Open Access
MiR ‐32‐5p promoted epithelial‐to‐mesenchymal transition of oral squamous cell carcinoma cells via regulating the KLF2 / CXCR4 pathway
Author(s) -
Qin ShiYu,
Li Bo,
Chen Mei,
Qin MingQun,
Liu JiMu,
Lv QiuLi
Publication year - 2022
Publication title -
the kaohsiung journal of medical sciences
Language(s) - English
Resource type - Journals
SCImago Journal Rank - 0.439
H-Index - 36
eISSN - 2410-8650
pISSN - 1607-551X
DOI - 10.1002/kjm2.12450
Subject(s) - medicine , cxcr4 , epithelial–mesenchymal transition , klf2 , cancer research , metastasis , cancer , downregulation and upregulation , biochemistry , gene , receptor , chemokine , chemistry
Abstract Oral squamous cell carcinoma (OSCC) is one of the most common carcinomas of the oral cavity.

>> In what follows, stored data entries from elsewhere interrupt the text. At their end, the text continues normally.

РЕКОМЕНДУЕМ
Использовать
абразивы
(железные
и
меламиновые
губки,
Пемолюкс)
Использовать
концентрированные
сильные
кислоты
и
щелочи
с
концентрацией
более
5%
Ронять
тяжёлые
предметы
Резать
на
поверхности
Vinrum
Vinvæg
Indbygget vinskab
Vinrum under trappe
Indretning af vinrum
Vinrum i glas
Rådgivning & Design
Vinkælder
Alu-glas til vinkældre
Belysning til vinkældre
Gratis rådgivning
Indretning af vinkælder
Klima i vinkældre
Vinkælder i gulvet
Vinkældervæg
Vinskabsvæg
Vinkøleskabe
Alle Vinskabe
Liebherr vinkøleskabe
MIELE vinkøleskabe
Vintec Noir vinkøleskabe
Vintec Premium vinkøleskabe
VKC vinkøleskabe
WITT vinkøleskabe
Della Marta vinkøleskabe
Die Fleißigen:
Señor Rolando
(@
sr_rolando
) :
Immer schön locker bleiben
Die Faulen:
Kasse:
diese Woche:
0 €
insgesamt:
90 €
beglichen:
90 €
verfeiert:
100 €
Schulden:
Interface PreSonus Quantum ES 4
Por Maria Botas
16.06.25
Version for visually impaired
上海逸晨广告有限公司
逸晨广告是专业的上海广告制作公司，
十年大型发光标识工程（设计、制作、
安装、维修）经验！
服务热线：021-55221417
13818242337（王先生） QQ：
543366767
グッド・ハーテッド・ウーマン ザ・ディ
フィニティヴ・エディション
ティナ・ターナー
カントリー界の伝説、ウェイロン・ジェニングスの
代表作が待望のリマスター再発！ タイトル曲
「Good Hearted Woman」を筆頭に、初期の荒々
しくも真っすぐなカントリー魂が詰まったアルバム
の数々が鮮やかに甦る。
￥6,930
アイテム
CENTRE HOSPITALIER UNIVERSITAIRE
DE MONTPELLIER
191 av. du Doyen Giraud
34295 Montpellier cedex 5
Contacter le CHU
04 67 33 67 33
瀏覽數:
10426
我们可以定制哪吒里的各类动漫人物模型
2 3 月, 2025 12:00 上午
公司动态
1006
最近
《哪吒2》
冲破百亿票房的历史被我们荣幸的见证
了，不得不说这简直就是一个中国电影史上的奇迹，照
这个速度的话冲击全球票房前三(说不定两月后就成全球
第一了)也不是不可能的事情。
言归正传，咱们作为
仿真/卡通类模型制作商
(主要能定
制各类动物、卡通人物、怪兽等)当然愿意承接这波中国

However, the regulatory mechanisms on miR‐32‐5p remain poorly understood in OSCC. The expression of miR‐32‐5p, Krüppel‐like factor 2 (KLF2), C‐X‐C motif chemokine receptor 4 (CXCR4), and epithelial‐to‐mesenchymal transition (EMT)‐related proteins (E‐cadherin, Vimentin, N‐cadherin, and Snail) were evaluated were assessed using RT‐qPCR and Western blot. 3‐(4, 5‐Dimethylthiazolyl2 )‐2, 5‐diphenyltetrazolium bromide assay, wound healing assay, and transwell assay were employed to detect cell proliferation, migration, and invasion of OSCC cells. Finally, dual‐luciferase reporter assay was performed to verify the binding relationship between KLF2 and miR‐32‐5p. MiR‐32‐5p was highly expressed while KLF2 was lowly expressed in OSCC cells, and miR‐32‐5p knockdown or KLF2 overexpression could markedly reduce cell proliferation, migration, invasion, and EMT of OSCC cells. What is more, KLF2 was the target of miR‐32‐5p, and knockdown of KLF2 abolished the inhibitory effect of miR‐32‐5p inhibitor on progression of OSCC. Finally, CXCR4 expression was negatively regulated by KLF2, and inhibition of CXCR4 obviously alleviated the biological effects of si‐KLF2 on the progression of OSCC. MiR‐32‐5p could enhance cell proliferation, migration, invasion, and EMT of OSCC cells, and the discovery of miR‐32‐5p/KLF2/CXCR4 axis might provide potential therapeutic targets for OSCC.